The next morning I sobbed at work as I erased the previous week's agenda from the white board. How was I ever going to walk through this pregnancy, through this baby's life without my friend and her baby? My heart ached for every way our joys would be reminders of her loss. My celebrations would resound with her pain.
That Friday evening, I quickly ran to the restroom as my husband was getting ready to leave for a work cookout.
A few spots of blood and my stomach dropped as I knew in an instant our baby was gone.
A never-ending evening in a cold and brightly-lit ER sent me home with news on what to expect with my impending "spontaneous abortion."
I spent the next two weeks waiting for my body to expel the life I so desperately wanted to cling to.
"We lost Amiah. She had no heartbeat."
The words hit me like a freight train, knocking the wind out of my chest and causing me to fall onto my bed in disbelief.

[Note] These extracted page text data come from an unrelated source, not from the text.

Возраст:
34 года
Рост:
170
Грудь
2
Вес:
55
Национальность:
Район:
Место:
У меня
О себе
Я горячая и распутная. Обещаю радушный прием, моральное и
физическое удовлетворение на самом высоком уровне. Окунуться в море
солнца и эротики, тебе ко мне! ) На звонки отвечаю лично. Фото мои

24 weeks. 24 weeks is viability. Here I was pregnant with our twins at 24 weeks, believing that if something happened, they would both survive outside the womb.

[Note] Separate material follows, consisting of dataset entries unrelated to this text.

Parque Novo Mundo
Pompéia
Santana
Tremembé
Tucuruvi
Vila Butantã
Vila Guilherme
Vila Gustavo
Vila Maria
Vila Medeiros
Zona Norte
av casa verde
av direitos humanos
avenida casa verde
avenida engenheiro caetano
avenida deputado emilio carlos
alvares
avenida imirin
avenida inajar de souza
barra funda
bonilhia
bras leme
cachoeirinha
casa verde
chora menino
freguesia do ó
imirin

But the words in the text message from one of my closest friends, also pregnant with boy-girl twins, blew out the flame of truth I held in my hands.

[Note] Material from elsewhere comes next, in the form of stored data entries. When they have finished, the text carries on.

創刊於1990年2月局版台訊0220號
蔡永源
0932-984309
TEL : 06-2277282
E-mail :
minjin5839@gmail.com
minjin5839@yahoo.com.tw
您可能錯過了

She was further along. 29 weeks. Her babies were past the viability mark. This pregnancy, these twins, this successful IVF, after 3 failed IUIs, and an IVF that ended in another baby lost by miscarriage, these sweet twins were supposed to be safe.
But again, my sweet friend would only briefly hold her daughter in her arms before she had to wait for their reunion in Heaven.
What a gift that she has her son in her arms, but a tragedy of his missing half- twins separated between Heaven and Earth...
Over, and over, and over, and over, and over women have shared their stories with me about their painful walks through losing a child or their journey of longing.
Women close to my grandmother in age retelling the memories of their D&C.
Women saying "We've been trying, no news yet."
Tears of longing, sadness, desperation, anger, sadness, mingled in with hope and desire, these women, my family, my friends, my neighbors, my sisters-in-Christ, my women I meet at the doctor's office, my women I see at the library, my women avoiding the baby aisle at Target, my mothers of friends, my women across the aisle at church, my friend on Facebook, my follower on Instagram, my friend on Snapchat, ....the list goes on and on and on.
THIS, THESE WOMEN, THEY are the reason I am starting Glory Babies. They are the heartbeats in my soul and their babies are the ones I carry in my heart and in my prayers. They are the reason that every month I want to show up for them. To hold their hands, to give them a tissue, to hear their stories, to walk through them down this messy road of motherhood as a part of a club that no one wants to be a part of.
So I implore you, if you or a loved one could benefit from knowing they aren't alone on this journey, please consider sharing news about Glory Babies with them. We would love to have the chance to love them wherever they are on their motherhood journey.